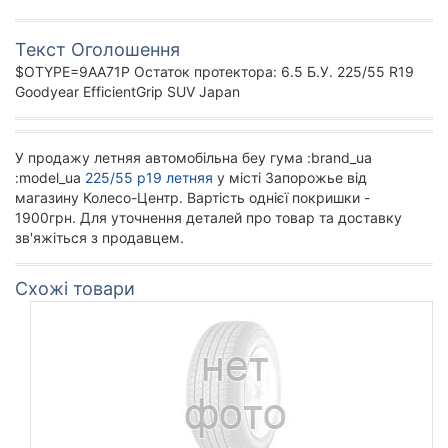
Текст Оголошення
$OTYPE=9AA71P Остаток протектора: 6.5 Б.У. 225/55 R19
Goodyear EfficientGrip SUV Japan
У продажу летняя автомобільна беу гума :brand_ua
:model_ua
225/55 р19 летняя
у місті Запорожье від
магазину Колесо-Центр. Вартість однієї покришки -
1900грн. Для уточнення деталей про товар та доставку
зв'яжіться з продавцем.
Схожі товари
◇ ◇ ◇
To do:
For this exercise, return the material word for word and drop each image.

Exercise answer:
Текст Оголошення
$OTYPE=9AA71P Остаток протектора: 6.5 Б.У. 225/55 R19
Goodyear EfficientGrip SUV Japan
У продажу летняя автомобільна беу гума :brand_ua
:model_ua
225/55 р19 летняя
у місті Запорожье від
магазину Колесо-Центр. Вартість однієї покришки -
1900грн. Для уточнення деталей про товар та доставку
зв'яжіться з продавцем.
Схожі товари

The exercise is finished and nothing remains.